● **EXTRACTED RECORDS**:
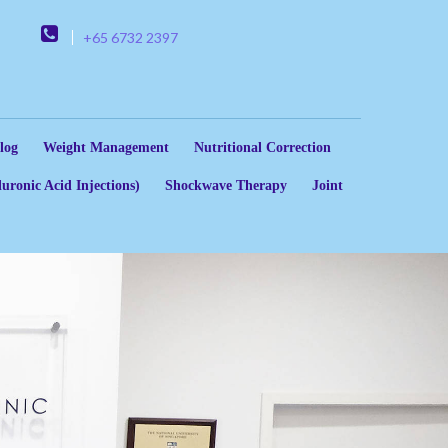
+65 6732 2397
log
Weight Management
Nutritional Correction
uronic Acid Injections)
Shockwave Therapy
Joint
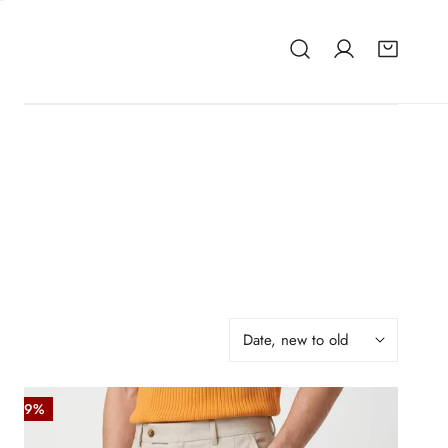
Sort
by:
Herringbone
-49%
Double-
pleat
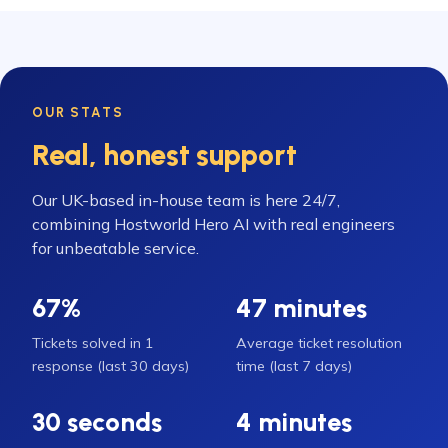
OUR STATS
Real, honest support
Our UK-based in-house team is here 24/7,
combining Hostworld Hero AI with real engineers
for unbeatable service.
67%
47 minutes
Tickets solved in 1
Average ticket resolution
response (last 30 days)
time (last 7 days)
30 seconds
4 minutes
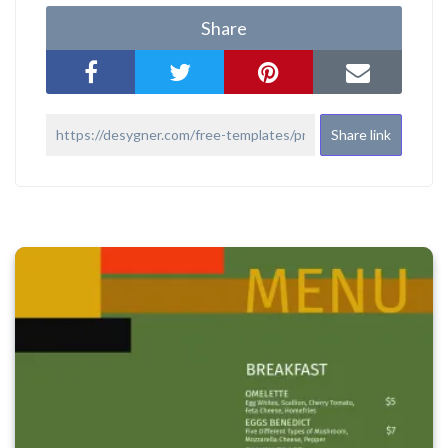
Share
Share link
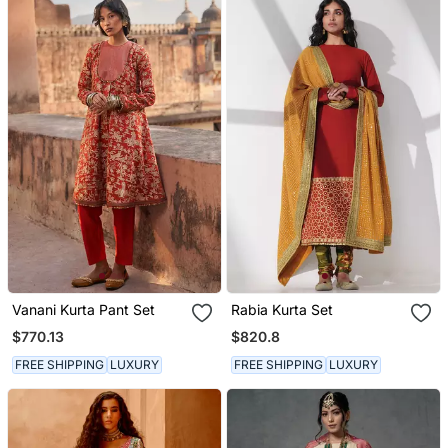
Vanani Kurta Pant Set
Rabia Kurta Set
$770.13
$820.8
FREE SHIPPING
LUXURY
FREE SHIPPING
LUXURY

● **EXERCISE AIM**:
Exclude the pictures, and transcribe all of the material exactly.

● **RESULT FOR THIS TASK**:
+65 6732 2397
log
Weight Management
Nutritional Correction
uronic Acid Injections)
Shockwave Therapy
Joint
Sort
by:
Herringbone
-49%
Double-
pleat
OUR STATS
Real, honest support
Our UK-based in-house team is here 24/7,
combining Hostworld Hero AI with real engineers
for unbeatable service.
67%
47 minutes
Tickets solved in 1
Average ticket resolution
response (last 30 days)
time (last 7 days)
30 seconds
4 minutes
Share
Share link
Vanani Kurta Pant Set
Rabia Kurta Set
$770.13
$820.8
FREE SHIPPING
LUXURY
FREE SHIPPING
LUXURY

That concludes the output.